YOUR TASK => The reply should be an exact repeat of the listing, with no pictures in it.

GIVEN DATA =>

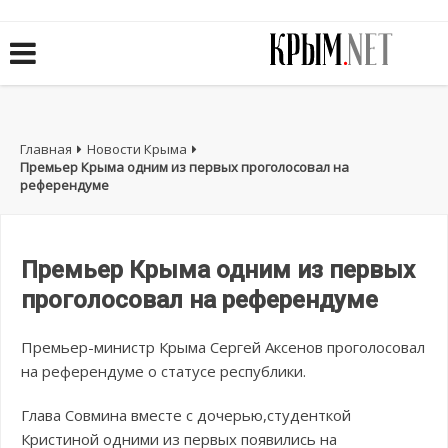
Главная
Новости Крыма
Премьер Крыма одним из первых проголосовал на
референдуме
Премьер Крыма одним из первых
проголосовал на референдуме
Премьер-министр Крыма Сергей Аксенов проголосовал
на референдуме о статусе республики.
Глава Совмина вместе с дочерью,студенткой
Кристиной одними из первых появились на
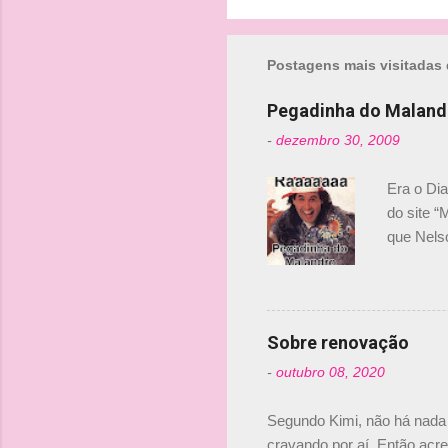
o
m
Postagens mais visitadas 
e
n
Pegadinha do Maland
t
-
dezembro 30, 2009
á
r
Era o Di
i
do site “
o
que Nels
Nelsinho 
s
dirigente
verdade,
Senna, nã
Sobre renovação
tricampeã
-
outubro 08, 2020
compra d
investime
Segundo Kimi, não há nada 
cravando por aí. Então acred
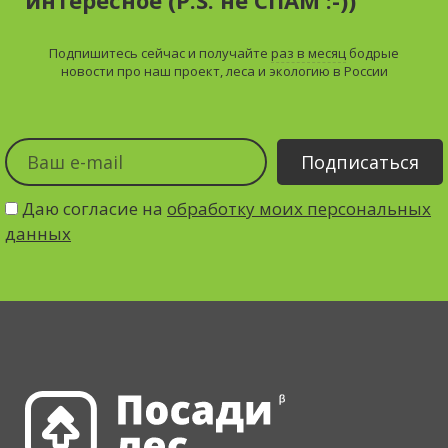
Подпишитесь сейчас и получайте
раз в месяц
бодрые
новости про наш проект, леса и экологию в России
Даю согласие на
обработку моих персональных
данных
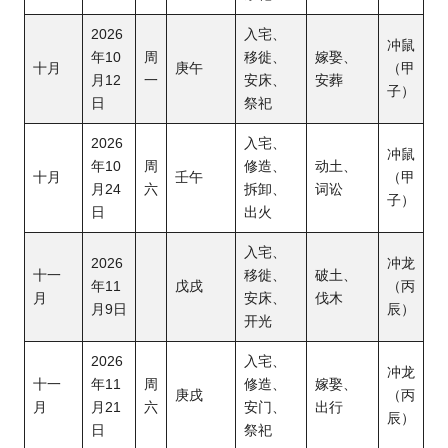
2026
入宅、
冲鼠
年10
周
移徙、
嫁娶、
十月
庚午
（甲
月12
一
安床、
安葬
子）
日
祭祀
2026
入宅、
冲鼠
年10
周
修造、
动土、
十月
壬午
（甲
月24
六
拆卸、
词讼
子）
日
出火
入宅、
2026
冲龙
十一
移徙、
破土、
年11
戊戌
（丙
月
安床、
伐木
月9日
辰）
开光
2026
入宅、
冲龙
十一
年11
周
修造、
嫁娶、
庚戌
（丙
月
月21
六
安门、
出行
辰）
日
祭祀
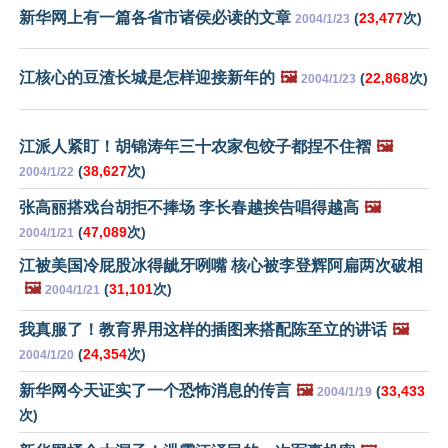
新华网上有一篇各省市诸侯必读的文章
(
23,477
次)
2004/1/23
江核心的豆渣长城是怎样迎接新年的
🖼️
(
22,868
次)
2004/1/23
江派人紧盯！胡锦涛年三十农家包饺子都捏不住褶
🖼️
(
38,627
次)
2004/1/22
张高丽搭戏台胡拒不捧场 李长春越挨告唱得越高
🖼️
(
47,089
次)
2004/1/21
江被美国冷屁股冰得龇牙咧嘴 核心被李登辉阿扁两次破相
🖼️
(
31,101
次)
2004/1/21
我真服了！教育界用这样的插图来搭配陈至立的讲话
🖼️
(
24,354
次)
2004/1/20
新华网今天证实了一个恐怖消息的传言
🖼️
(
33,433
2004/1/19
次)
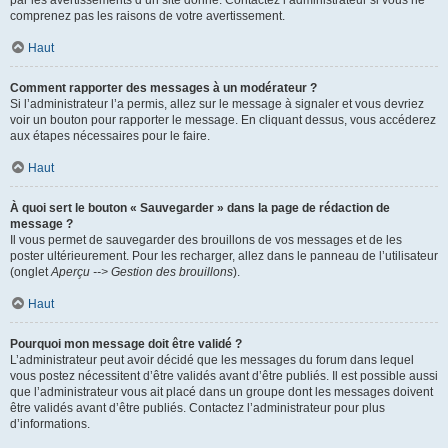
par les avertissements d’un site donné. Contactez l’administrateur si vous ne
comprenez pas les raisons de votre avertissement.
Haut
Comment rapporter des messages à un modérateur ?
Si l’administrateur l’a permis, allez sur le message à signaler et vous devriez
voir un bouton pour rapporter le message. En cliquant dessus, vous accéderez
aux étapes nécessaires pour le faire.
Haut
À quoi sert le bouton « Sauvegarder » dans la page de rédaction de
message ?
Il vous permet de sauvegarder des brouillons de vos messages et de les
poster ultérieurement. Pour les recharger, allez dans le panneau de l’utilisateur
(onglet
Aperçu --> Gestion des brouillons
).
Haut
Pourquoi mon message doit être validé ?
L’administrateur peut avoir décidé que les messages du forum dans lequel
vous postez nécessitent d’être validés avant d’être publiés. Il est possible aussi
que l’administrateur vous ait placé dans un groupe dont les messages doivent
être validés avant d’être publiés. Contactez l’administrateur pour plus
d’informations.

YOUR RESPONSE =>
Главная
Новости Крыма
Премьер Крыма одним из первых проголосовал на
референдуме
Премьер Крыма одним из первых
проголосовал на референдуме
Премьер-министр Крыма Сергей Аксенов проголосовал
на референдуме о статусе республики.
Глава Совмина вместе с дочерью,студенткой
Кристиной одними из первых появились на
o
m
Postagens mais visitadas 
e
n
Pegadinha do Maland
t
-
dezembro 30, 2009
á
r
Era o Di
i
do site “
o
que Nels
Nelsinho 
s
dirigente
verdade,
Senna, nã
Sobre renovação
tricampeã
-
outubro 08, 2020
compra d
investime
Segundo Kimi, não há nada 
cravando por aí. Então acred
Подпишитесь сейчас и получайте
раз в месяц
бодрые
новости про наш проект, леса и экологию в России
Даю согласие на
обработку моих персональных
данных
2026
入宅、
冲鼠
年10
周
移徙、
嫁娶、
十月
庚午
（甲
月12
一
安床、
安葬
子）
日
祭祀
2026
入宅、
冲鼠
年10
周
修造、
动土、
十月
壬午
（甲
月24
六
拆卸、
词讼
子）
日
出火
入宅、
2026
冲龙
十一
移徙、
破土、
年11
戊戌
（丙
月
安床、
伐木
月9日
辰）
开光
2026
入宅、
冲龙
十一
年11
周
修造、
嫁娶、
庚戌
（丙
月
月21
六
安门、
出行
辰）
日
祭祀
新华网上有一篇各省市诸侯必读的文章
(
23,477
次)
2004/1/23
江核心的豆渣长城是怎样迎接新年的
🖼️
(
22,868
次)
2004/1/23
江派人紧盯！胡锦涛年三十农家包饺子都捏不住褶
🖼️
(
38,627
次)
2004/1/22
张高丽搭戏台胡拒不捧场 李长春越挨告唱得越高
🖼️
(
47,089
次)
2004/1/21
江被美国冷屁股冰得龇牙咧嘴 核心被李登辉阿扁两次破相
🖼️
(
31,101
次)
2004/1/21
我真服了！教育界用这样的插图来搭配陈至立的讲话
🖼️
(
24,354
次)
2004/1/20
新华网今天证实了一个恐怖消息的传言
🖼️
(
33,433
2004/1/19
次)
par les avertissements d’un site donné. Contactez l’administrateur si vous ne
comprenez pas les raisons de votre avertissement.
Haut
Comment rapporter des messages à un modérateur ?
Si l’administrateur l’a permis, allez sur le message à signaler et vous devriez
voir un bouton pour rapporter le message. En cliquant dessus, vous accéderez
aux étapes nécessaires pour le faire.
Haut
À quoi sert le bouton « Sauvegarder » dans la page de rédaction de
message ?
Il vous permet de sauvegarder des brouillons de vos messages et de les
poster ultérieurement. Pour les recharger, allez dans le panneau de l’utilisateur
(onglet
Aperçu --> Gestion des brouillons
).
Haut
Pourquoi mon message doit être validé ?
L’administrateur peut avoir décidé que les messages du forum dans lequel
vous postez nécessitent d’être validés avant d’être publiés. Il est possible aussi
que l’administrateur vous ait placé dans un groupe dont les messages doivent
être validés avant d’être publiés. Contactez l’administrateur pour plus
d’informations.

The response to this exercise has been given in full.